Scientific Method
By Paul Tran
Of course I chose the terry cloth surrogate. Milkless
artifice. False idol. Everyone, I’m told, has a mother,
but Master bred me in a laboratory, his colony
of orphans. Rhesus macaque. Macaca mulatta. Old
World monkeys, my matriarchs ruled the grasslands
and forests long before white men like him weaned
their whiteness and maleness from our chromosomes,
slashed and burned our home, what they once called
The Orient. French Indochina. Việt Nam. Master,
like a good despot, besotted and dumbstruck, dying
to discern the genesis of allegiance, the science of love
and loss, nature versus nurture, segregated me at birth
from my maker, pelt sopping with placental blood.

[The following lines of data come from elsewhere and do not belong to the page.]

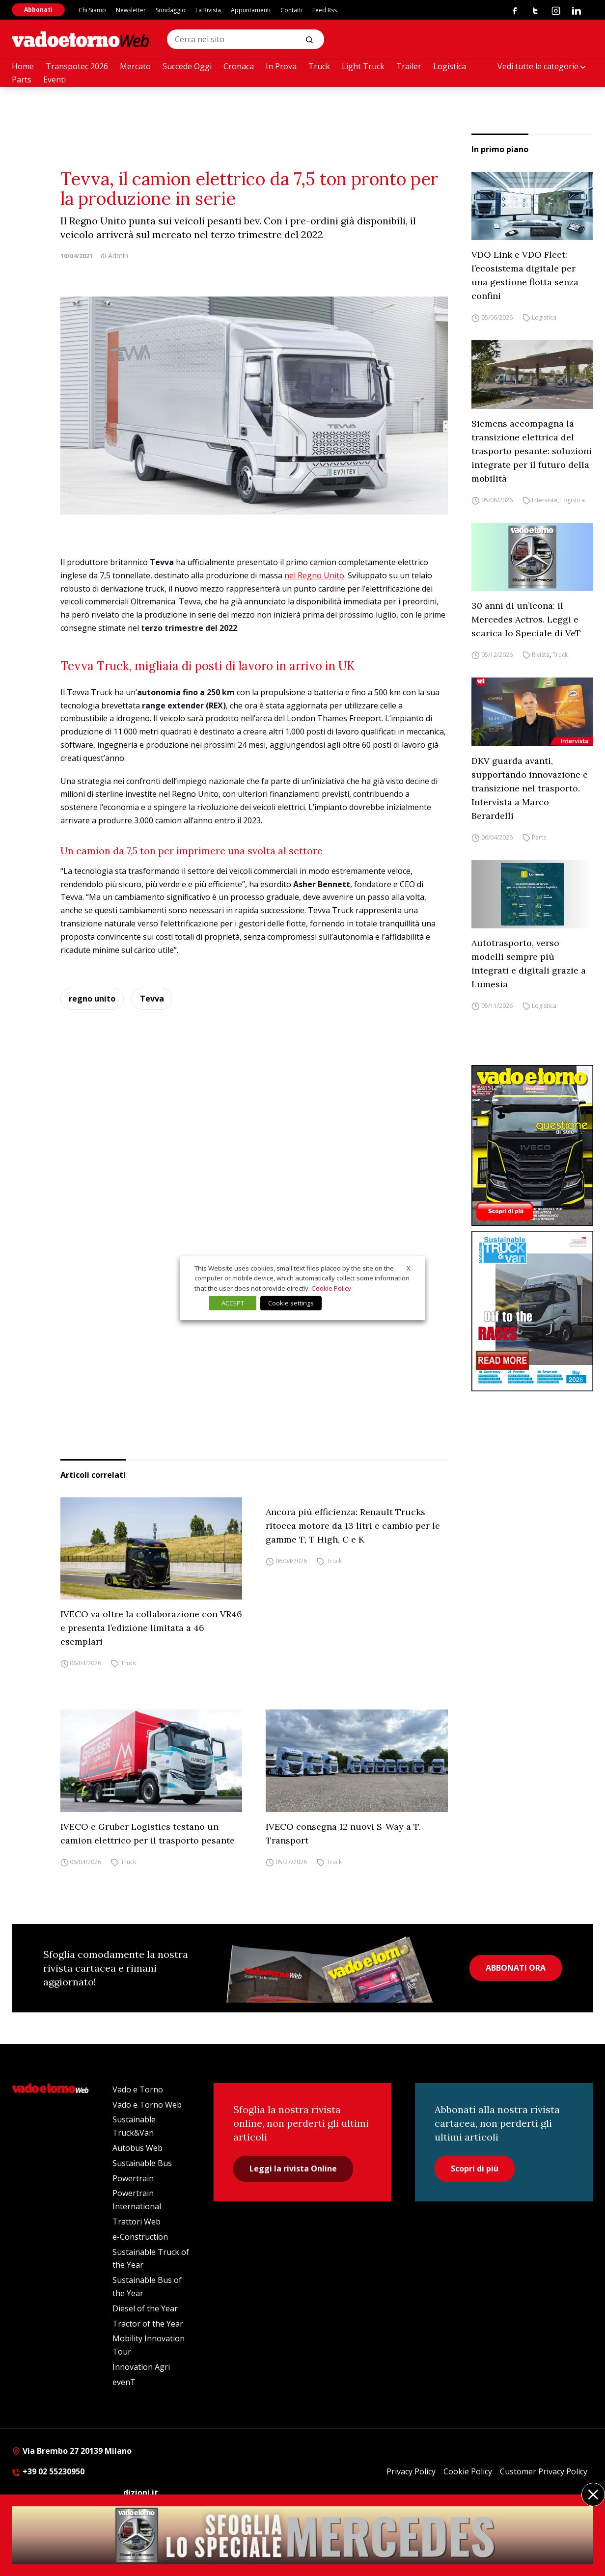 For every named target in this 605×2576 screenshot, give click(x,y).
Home (23, 66)
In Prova (281, 66)
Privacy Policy (411, 2471)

In a chamber where he kept track of me, his pupils
recorded my every movement, my every utterance,
hoping I might evince to them a part of themselves.

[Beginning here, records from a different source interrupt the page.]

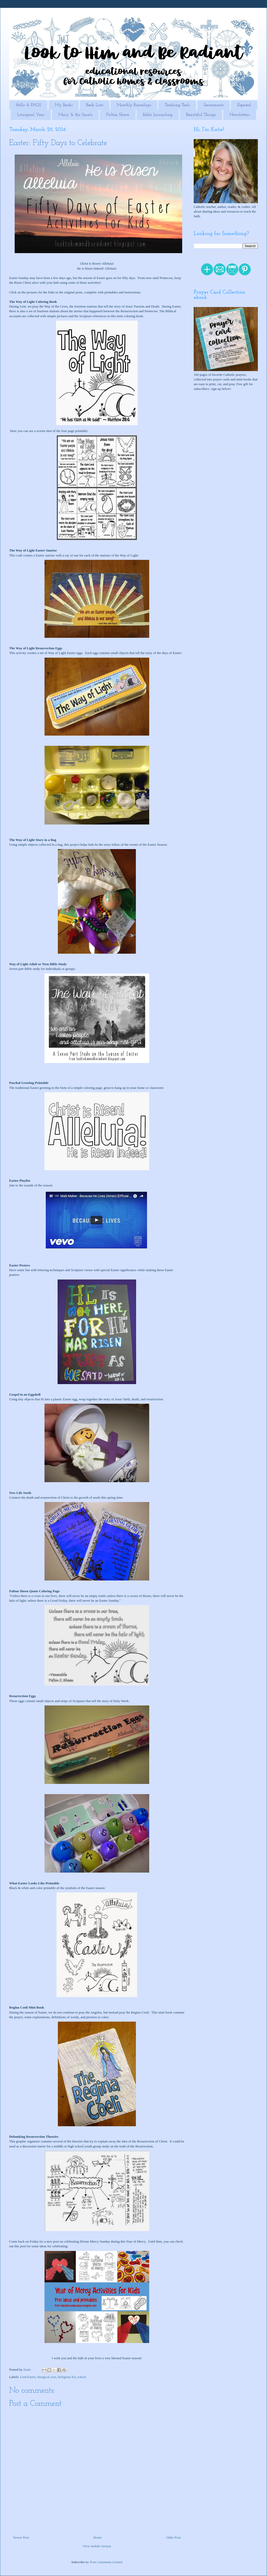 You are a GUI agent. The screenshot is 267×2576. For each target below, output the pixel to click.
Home (97, 2537)
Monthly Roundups (134, 105)
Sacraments (214, 105)
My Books (64, 105)
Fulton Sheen (117, 115)
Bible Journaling (158, 115)
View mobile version (97, 2546)
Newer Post (21, 2537)
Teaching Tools (177, 105)
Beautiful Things (201, 115)
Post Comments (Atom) (106, 2562)
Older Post (173, 2537)
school (81, 2377)
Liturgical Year (30, 115)
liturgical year (46, 2377)
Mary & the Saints (75, 115)
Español (244, 105)
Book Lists (94, 105)
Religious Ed (67, 2377)
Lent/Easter (28, 2377)
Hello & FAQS (28, 105)
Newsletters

But I wasn’t stupid. I knew famine and emaciation,
and nevertheless I picked that lifeless piece of shit
because it was soft to hold. Who wouldn’t want that?
Though it couldn’t hold me, I clung to the yellow-face
devil as though it was my true mother and I grasped
the function of motherhood: witness to my suffering,
companion in hell. Unlike infants with wire mothers
I didn’t hurl myself on the floor in terror or tantrum,
rocking back and forth, colder than a corpse. I had
what Master believed to be a psychological base
of operations. Emotional attachment. Autonomy.
Everything he denied and did to me, his ceaseless
cruelty concealed as inquisition, unthinkable until
it was thought, I endured by keeping for myself
the wisdom he yearned to discover and take credit
for. Love, like me, is a beast no master can maim,
no dungeon can discipline. Love is at once master
and dungeon. So don’t underestimate me. Simple-
minded and subservient as I might appear to be,
I gathered more about Master than he did
about me, which, I guess, is a kind of fidelity
conceived not from fondness but fear magnified
by fascination. Master made me his terry cloth
surrogate, his red-clawed god, nursing his id
on my tits, and for that, I pitied him. All this time
he was the animal. All this time he belonged to me.